▸ **Task description**: Look through the data below and work out how many lines contain the string "ยนแปลงบ". Give the number alone.

▸ **The input**:
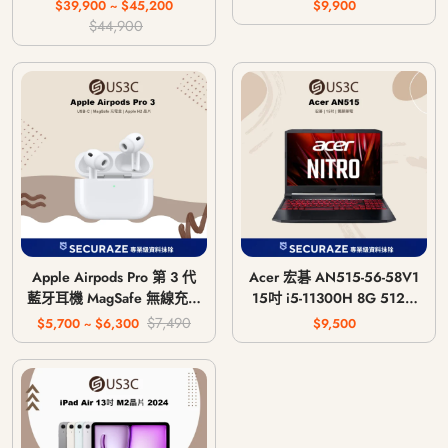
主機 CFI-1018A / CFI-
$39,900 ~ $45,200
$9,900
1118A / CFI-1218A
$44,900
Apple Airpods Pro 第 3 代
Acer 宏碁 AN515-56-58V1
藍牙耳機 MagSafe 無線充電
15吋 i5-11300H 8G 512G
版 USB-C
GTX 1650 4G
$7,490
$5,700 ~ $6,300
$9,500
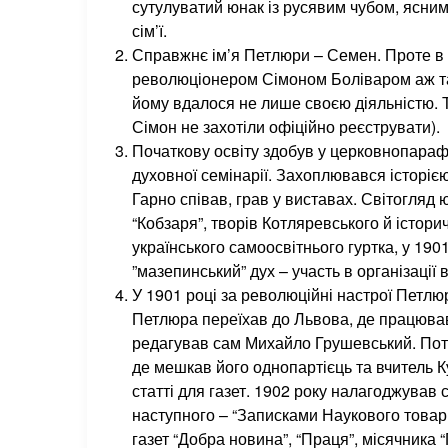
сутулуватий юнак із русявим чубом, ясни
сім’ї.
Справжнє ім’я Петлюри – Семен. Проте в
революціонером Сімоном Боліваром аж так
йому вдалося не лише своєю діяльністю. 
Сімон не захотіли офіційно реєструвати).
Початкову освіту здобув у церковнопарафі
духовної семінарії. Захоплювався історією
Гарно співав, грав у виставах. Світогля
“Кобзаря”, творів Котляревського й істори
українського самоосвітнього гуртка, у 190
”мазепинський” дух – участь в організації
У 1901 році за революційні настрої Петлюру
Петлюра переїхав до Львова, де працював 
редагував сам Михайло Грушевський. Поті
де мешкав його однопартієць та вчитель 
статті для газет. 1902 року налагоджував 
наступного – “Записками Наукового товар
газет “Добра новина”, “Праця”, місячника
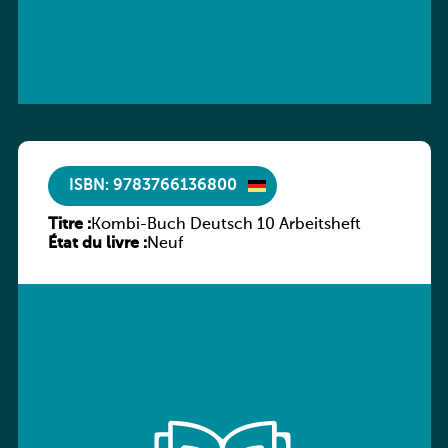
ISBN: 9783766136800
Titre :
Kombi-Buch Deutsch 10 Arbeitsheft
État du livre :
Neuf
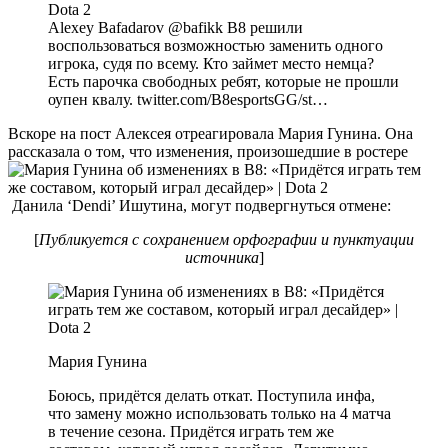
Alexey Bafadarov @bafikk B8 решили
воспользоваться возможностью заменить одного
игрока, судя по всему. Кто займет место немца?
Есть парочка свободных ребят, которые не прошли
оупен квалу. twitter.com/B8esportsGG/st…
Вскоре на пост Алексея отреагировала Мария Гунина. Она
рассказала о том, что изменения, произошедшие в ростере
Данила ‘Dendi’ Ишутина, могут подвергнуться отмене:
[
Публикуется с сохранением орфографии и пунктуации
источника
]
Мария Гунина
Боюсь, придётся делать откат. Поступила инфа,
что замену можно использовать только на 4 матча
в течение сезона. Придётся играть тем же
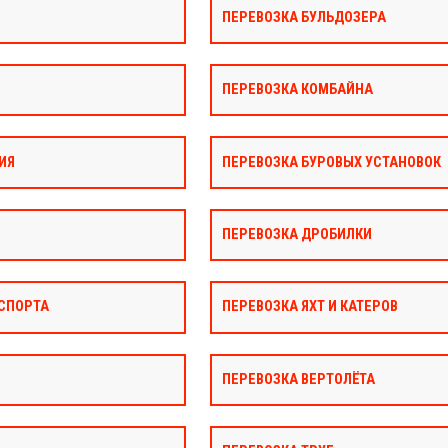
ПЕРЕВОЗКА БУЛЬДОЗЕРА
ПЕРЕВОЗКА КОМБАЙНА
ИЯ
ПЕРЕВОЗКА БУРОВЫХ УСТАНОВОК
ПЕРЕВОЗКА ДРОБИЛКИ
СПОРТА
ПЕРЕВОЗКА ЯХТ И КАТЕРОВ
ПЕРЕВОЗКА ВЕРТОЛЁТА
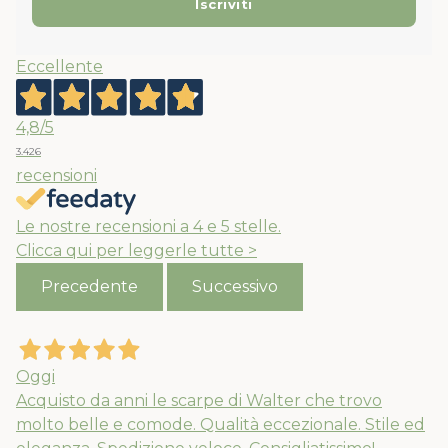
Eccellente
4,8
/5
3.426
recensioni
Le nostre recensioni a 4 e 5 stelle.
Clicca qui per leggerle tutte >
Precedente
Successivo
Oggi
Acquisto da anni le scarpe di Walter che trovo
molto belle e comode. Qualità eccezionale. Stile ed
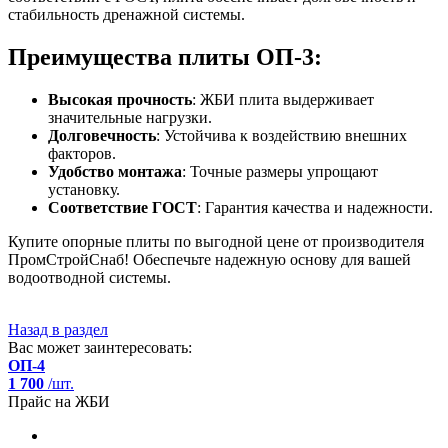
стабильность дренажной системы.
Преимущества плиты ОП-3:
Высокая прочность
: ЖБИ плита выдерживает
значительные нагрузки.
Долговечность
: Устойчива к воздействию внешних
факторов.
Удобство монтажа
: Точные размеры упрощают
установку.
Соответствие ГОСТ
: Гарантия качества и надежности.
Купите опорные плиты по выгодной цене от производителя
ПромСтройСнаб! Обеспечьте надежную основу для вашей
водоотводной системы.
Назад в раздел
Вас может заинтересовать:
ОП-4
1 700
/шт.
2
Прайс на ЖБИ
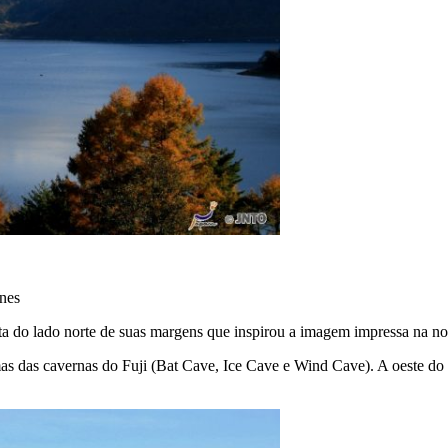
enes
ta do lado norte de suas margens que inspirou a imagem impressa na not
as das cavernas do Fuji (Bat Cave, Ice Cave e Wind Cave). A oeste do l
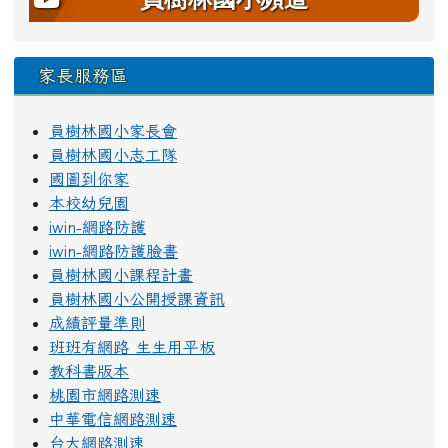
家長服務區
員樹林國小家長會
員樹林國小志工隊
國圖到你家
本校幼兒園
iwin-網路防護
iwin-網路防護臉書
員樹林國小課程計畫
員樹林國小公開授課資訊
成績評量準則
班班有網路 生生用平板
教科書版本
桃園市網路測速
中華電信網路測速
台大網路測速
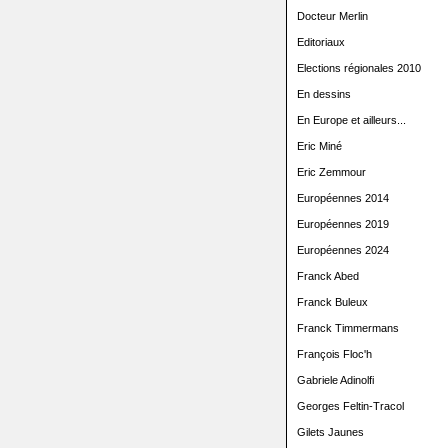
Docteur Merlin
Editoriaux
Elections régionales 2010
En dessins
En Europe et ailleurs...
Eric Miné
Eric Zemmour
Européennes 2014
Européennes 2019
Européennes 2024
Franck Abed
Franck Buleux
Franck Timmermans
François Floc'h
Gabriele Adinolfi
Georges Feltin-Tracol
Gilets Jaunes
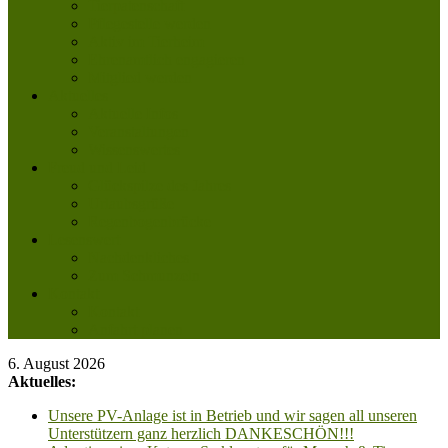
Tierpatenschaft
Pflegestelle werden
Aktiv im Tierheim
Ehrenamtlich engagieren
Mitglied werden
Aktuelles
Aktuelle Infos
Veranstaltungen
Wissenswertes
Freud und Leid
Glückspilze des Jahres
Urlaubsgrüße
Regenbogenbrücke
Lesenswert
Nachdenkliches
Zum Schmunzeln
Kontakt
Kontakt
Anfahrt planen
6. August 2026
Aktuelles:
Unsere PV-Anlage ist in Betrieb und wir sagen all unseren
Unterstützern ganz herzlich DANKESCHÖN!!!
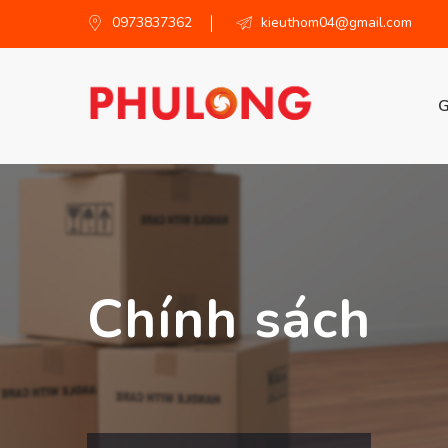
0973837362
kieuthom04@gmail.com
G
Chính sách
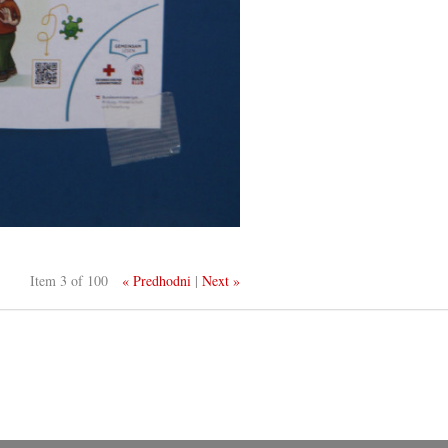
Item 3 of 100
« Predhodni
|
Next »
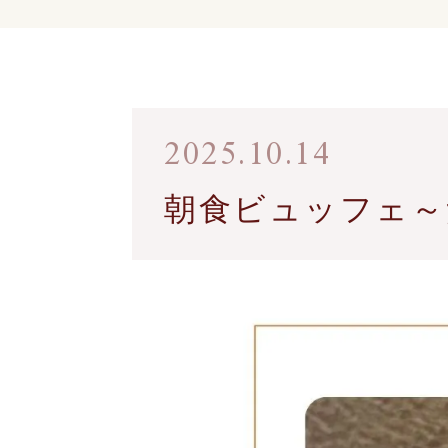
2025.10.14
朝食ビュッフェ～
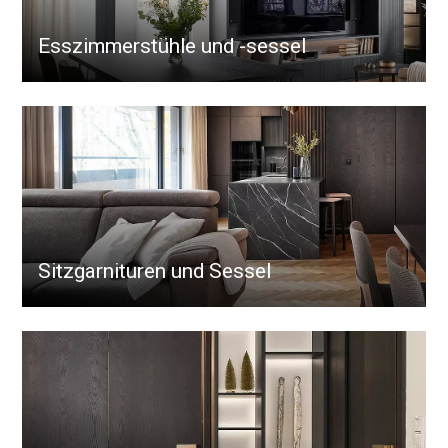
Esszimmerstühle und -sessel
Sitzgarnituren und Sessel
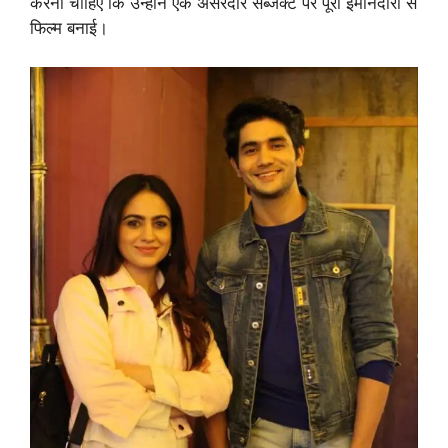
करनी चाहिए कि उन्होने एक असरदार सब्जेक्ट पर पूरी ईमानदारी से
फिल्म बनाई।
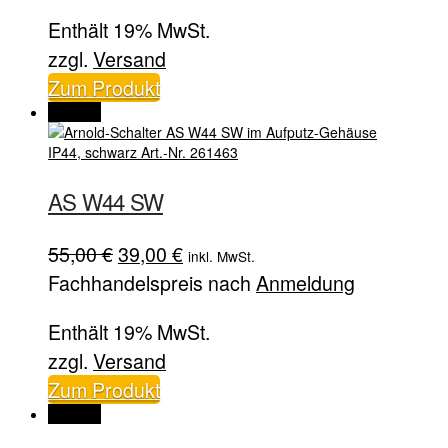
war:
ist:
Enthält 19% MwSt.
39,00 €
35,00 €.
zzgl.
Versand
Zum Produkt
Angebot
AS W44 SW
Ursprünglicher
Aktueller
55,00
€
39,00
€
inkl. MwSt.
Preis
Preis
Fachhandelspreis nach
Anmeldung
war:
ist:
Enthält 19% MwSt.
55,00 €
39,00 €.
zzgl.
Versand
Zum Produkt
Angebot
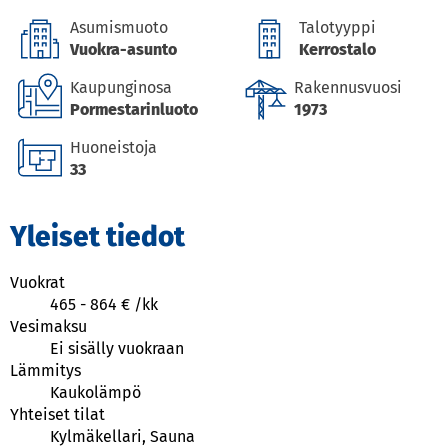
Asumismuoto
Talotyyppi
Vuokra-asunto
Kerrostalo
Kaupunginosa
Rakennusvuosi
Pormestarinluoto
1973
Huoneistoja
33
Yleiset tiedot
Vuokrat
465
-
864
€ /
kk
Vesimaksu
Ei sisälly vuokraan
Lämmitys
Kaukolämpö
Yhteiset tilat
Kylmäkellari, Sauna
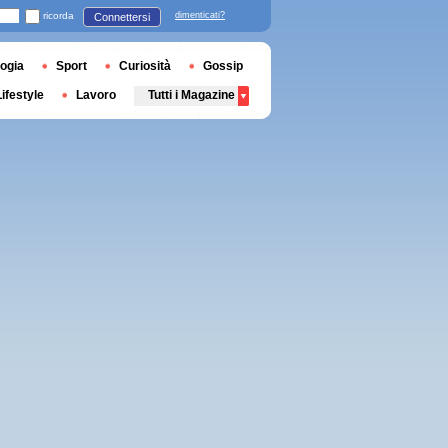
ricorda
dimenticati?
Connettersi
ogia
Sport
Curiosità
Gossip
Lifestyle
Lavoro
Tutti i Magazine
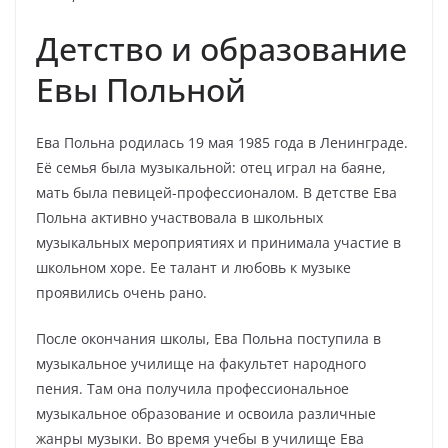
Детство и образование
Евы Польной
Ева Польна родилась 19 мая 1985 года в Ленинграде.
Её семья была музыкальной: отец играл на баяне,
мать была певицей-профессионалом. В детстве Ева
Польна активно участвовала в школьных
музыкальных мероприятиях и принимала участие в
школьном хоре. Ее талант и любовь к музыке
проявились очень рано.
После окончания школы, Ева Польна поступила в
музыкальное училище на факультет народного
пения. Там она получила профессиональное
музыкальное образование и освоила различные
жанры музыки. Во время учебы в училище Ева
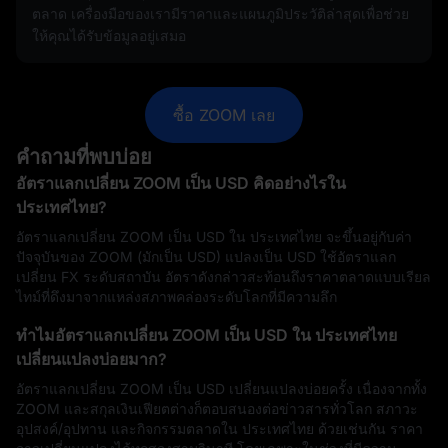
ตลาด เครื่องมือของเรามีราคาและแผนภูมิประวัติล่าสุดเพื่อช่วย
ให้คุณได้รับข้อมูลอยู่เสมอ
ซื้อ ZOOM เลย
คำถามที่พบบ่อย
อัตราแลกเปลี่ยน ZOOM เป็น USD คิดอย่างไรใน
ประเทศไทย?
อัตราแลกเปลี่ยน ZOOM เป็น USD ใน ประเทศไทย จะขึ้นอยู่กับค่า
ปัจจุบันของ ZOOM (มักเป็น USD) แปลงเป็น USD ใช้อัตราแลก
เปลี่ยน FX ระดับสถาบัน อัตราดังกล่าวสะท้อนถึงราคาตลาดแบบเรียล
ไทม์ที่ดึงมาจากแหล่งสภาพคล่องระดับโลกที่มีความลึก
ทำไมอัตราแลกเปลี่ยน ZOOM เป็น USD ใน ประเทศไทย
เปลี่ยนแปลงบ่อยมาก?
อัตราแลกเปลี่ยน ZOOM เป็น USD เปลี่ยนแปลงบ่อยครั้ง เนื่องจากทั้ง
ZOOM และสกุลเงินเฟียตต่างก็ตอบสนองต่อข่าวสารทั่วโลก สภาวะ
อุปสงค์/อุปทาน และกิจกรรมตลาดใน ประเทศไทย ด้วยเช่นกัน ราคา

▸ **Finished task**: 2